The introduction of smokeless powder presented challenges to weapons manufacturers. Because nitrocellulose-based propellants produced higher temperatures and pressures than black powder, they moved bullets down the barrel with greater velocity. As they made the journey, softer lead bullets couldn't stand up to the increased friction. Their outer layers were stripped off and left in the barrel, causing fouling.
The solution, of course, was to give bullets a thicker skin, or a jacket. Gunmakers chose copper or alloys of copper and zinc to cover their pistol bullets. They used a harder jacket of steel or cupronickel for rifle and machine-gun bullets. In both cases, the core of the bullet still contained lead, except in armor-piercing bullets, which used inner cores of hardened steel.

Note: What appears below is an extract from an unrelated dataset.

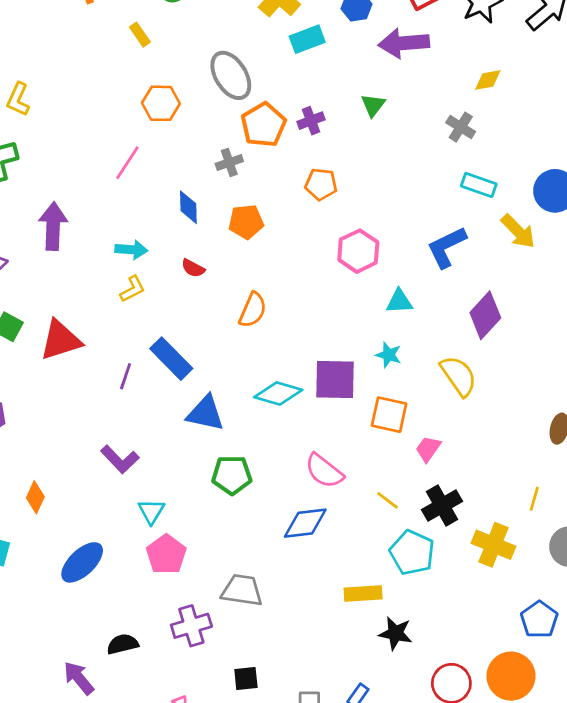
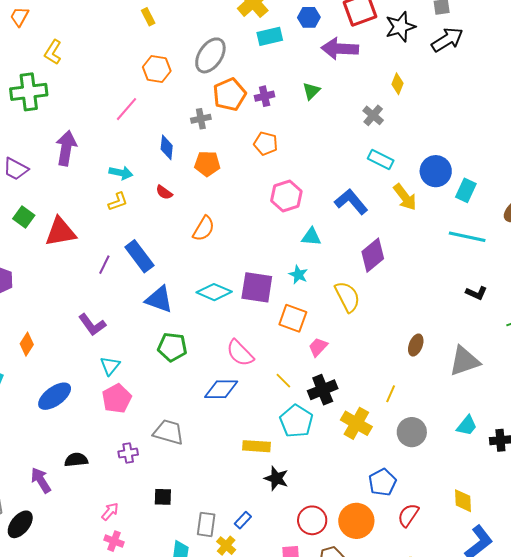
gray ellipse: (231, 75) -> (210, 55), turned 57
yellow diamond: (488, 80) -> (397, 84), turned -65
blue L-shape: (447, 247) -> (351, 202), turned 68
purple cross: (191, 626) -> (128, 453), size x0.7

In military weapons, bullets possess a full-metal jacket (FMJ), meaning the jacket covers the entire projectile. These bullets are sometimes called non-expanding because they retain their shape as they pass through a target. For soldiers and military surgeons, this is a good thing, for FMJ bullets do less damage to internal tissues and organs. Big-game hunters have far different requirements. They need a bullet that will cause massive internal trauma so their prey will go down quickly. They use expanding bullets, which mushroom out as soon as they encounter resistance. The jacket of such a bullet only extends over a portion of the lead projectile, leaving the tip exposed. When a soft-point bullet strikes a target, such as a deer or a bear, the tip expands and flares out, allowing it to inflict more damage on internal organs.